SEOUL— South Korea is well-positioned to become a world leader in non-animal research technologies, with its consideration of a new legislative bill that would require regulatory and research funding ministries to promote the development and use of methods that replace animal research.
The proposed Act on the Promotion of Development, Dissemination and Use of Alternatives to Animal Testing Methods, led by National Assembly member Ms. In-soon Nam and 15 other politicians, and championed by animal protection leader Humane Society International/Korea, would prioritize human-mimetic technologies to modernize and improve human health research and product safety testing.

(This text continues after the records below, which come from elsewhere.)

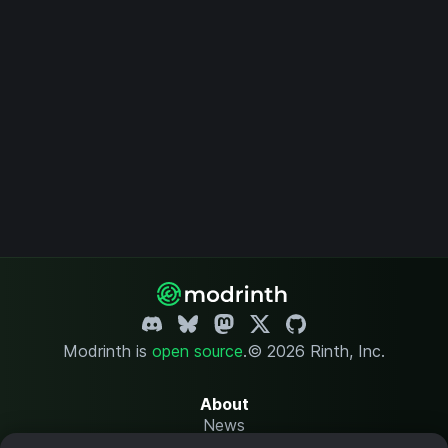
Modrinth is
open source
.
© 2026 Rinth, Inc.
About
News
Changelog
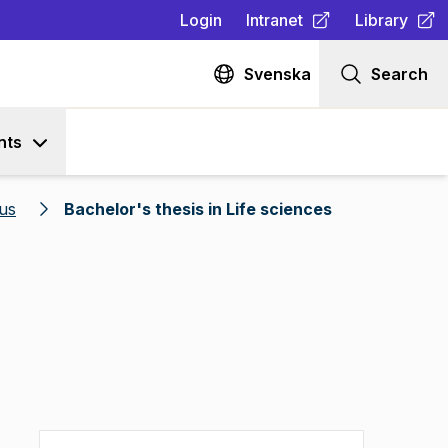
Login
Intranet
Library
(
Opens in new tab
(
Opens in n
)
Svenska
Search
nts
us
Bachelor's thesis in Life sciences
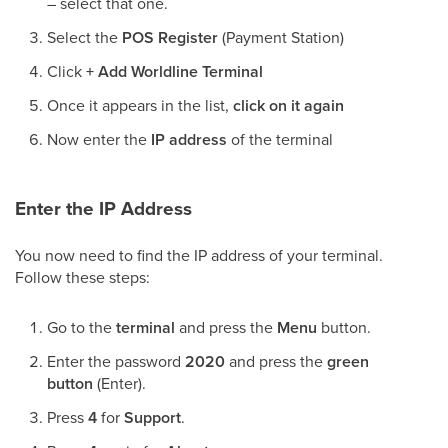
– select that one.
Select the
POS Register
(Payment Station)
Click
+ Add Worldline Terminal
Once it appears in the list,
click on it again
Now enter the
IP address
of the terminal
Enter the IP Address
You now need to find the IP address of your terminal.
Follow these steps:
Go to the
terminal
and press the
Menu
button.
Enter the password
2020
and press the
green
button
(Enter).
Press
4
for
Support
.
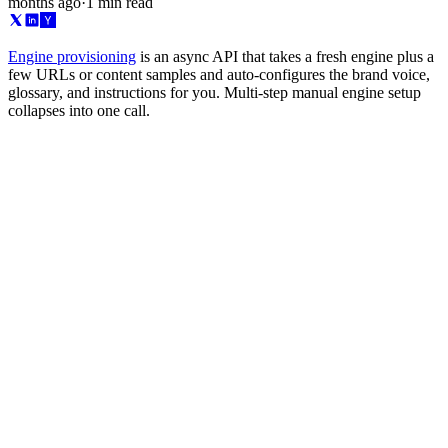
months ago
·
1 min read
Engine provisioning
is an async API that takes a fresh engine plus a
few URLs or content samples and auto-configures the brand voice,
glossary, and instructions for you. Multi-step manual engine setup
collapses into one call.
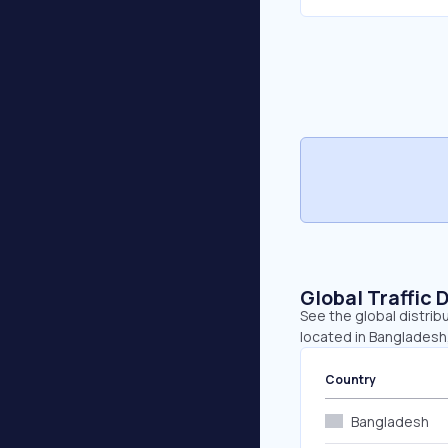
Global Traffic 
See the global distrib
located in Bangladesh,
Country
Bangladesh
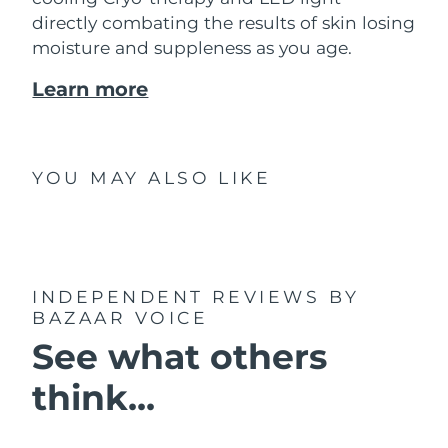
directly combating the results of skin losing
moisture and suppleness as you age.
Learn more
YOU MAY ALSO LIKE
INDEPENDENT REVIEWS
BY
BAZAAR VOICE
See what others
think...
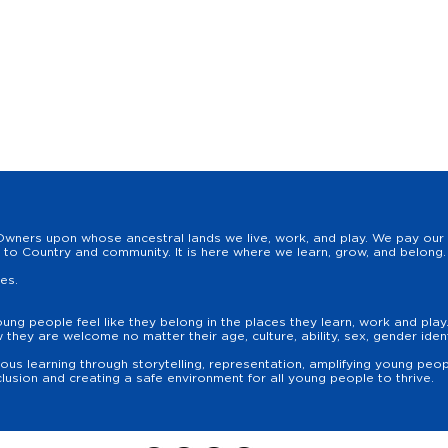
wners upon whose ancestral lands we live, work, and play. We pay our r
to Country and community. It is here where we learn, grow, and belong. 
les.
oung people feel like they belong in the places they learn, work and pla
hey are welcome no matter their age, culture, ability, sex, gender identit
us learning through storytelling, representation, amplifying young peopl
lusion and creating a safe environment for all young people to thrive.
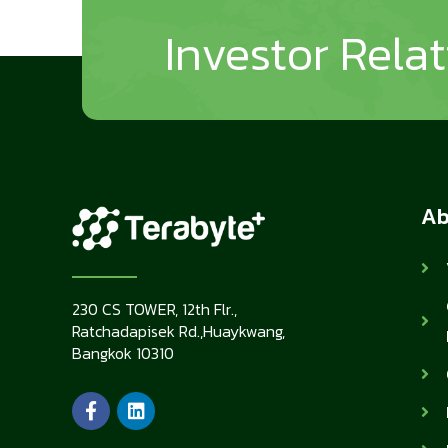
Investor Rela
Ab
230 CS TOWER, 12th Flr.,
Ratchadapisek Rd.,Huaykwang,
Bangkok 10310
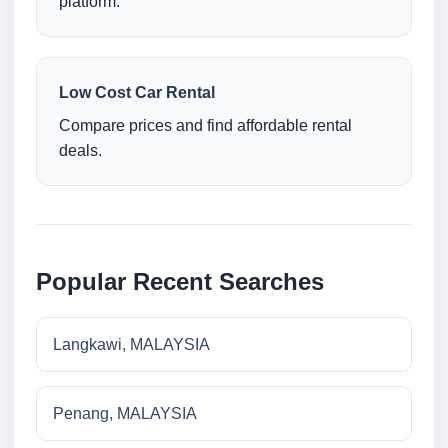
platform.
Low Cost Car Rental
Compare prices and find affordable rental
deals.
Popular Recent Searches
Langkawi, MALAYSIA
Penang, MALAYSIA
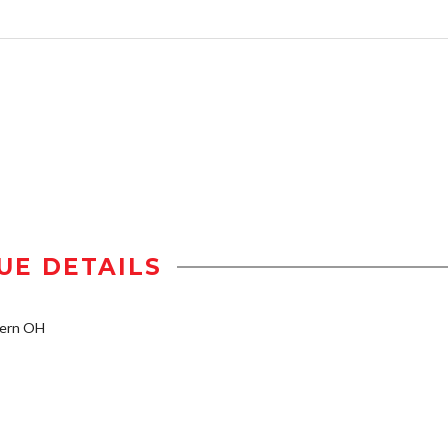
UE DETAILS
tern OH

HSI began advocating for this legislation in 2018 in response to a lack of coordinated effort by governments and stakeholders to proactively promote and use alternative methods. In addition, 2019 government statistics revealed a shocking rise in the number of animals subjected to experiments. A total of 3,712,380 animals were used in South Korea in 2019, with an alarming 187% increase in animal use for testing insecticides and a 115% increase in the number of animals used to test industrial chemicals. Internationally recognised non-animal methods are not well promoted by government or embraced by industry in South Korea, with many laboratories simply ignoring them. The slow adoption of superior testing methods is further complicated by the lack of channels to communicate, collaborate and coordinate efforts towards state-of-the-art human-based technologies.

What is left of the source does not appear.